Enzymes play a crucial role in the production of serotonin. Therefore, the kinetics behind these enzymes are important to the production of serotonin. Enzymes are responsible for catalyzing, or speeding up, chemical reactions by lowering their activation energies. Specifically, enzymes can lower activation energies by providing a template for reactants to come together, stretching the molecules of a substance, providing a proper microenvironment for a reaction or directly participating in a reaction. Enzymes are ultimately responsible for speeding up the production of serotonin. As a result, a lack of these enzymes could cause dangerously low amounts of serotonin, which could stall the communication between neurons and impact a person’s behavior and psychological state. For example, low levels of serotonin can induce depression, anxiety, post-traumatic stress disorder and attention deficit hyperactivity disorder (ADHD). In the end, serotonin enzymes are a major player in human psychiatric disorders. Thus, a dysfunction with the enzyme can upset serotonin levels, and this chemical process can induce the decision to commit a crime.

 Through the enzyme actions and structure of the brain, one can see the clear connection between serotonin and criminal activity. As mentioned, lower levels of serotonin (5-HT) has been linked with impulsive aggression, and high levels of serotonin have been linked to aggression and confusion. Low levels of serotonin are most prevalent during the winter months, explaining why some people suffer from depression during cold and dark winter months.

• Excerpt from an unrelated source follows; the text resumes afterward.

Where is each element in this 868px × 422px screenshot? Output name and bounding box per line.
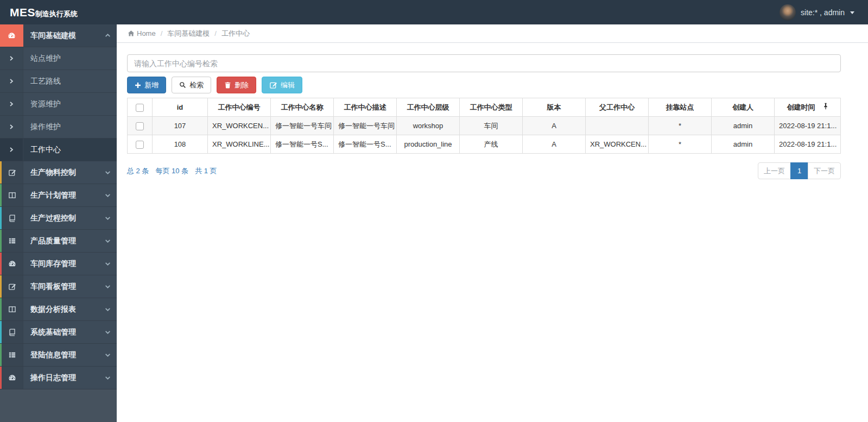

Meanwhile, the warmer temperatures in summertime result in higher levels of serotonin. A link can be drawn between serotonin production and thermochemistry. At higher temperatures, the rate of a reaction is increased.  At higher temperatures, the production of serotonin is increased, beyond a “normal” limit in most criminals during the summer months.

James Alan Fox carried out an experiment in Columbus, Ohio, between January 1, 2007 and

December 31, 2007. He displayed the link between crime and temperature. the peak of this graph displays that violent crimes were prominent during the summer months. An increase in temperature results in an increase of serotonin which in turn leads to an increase in crime rates.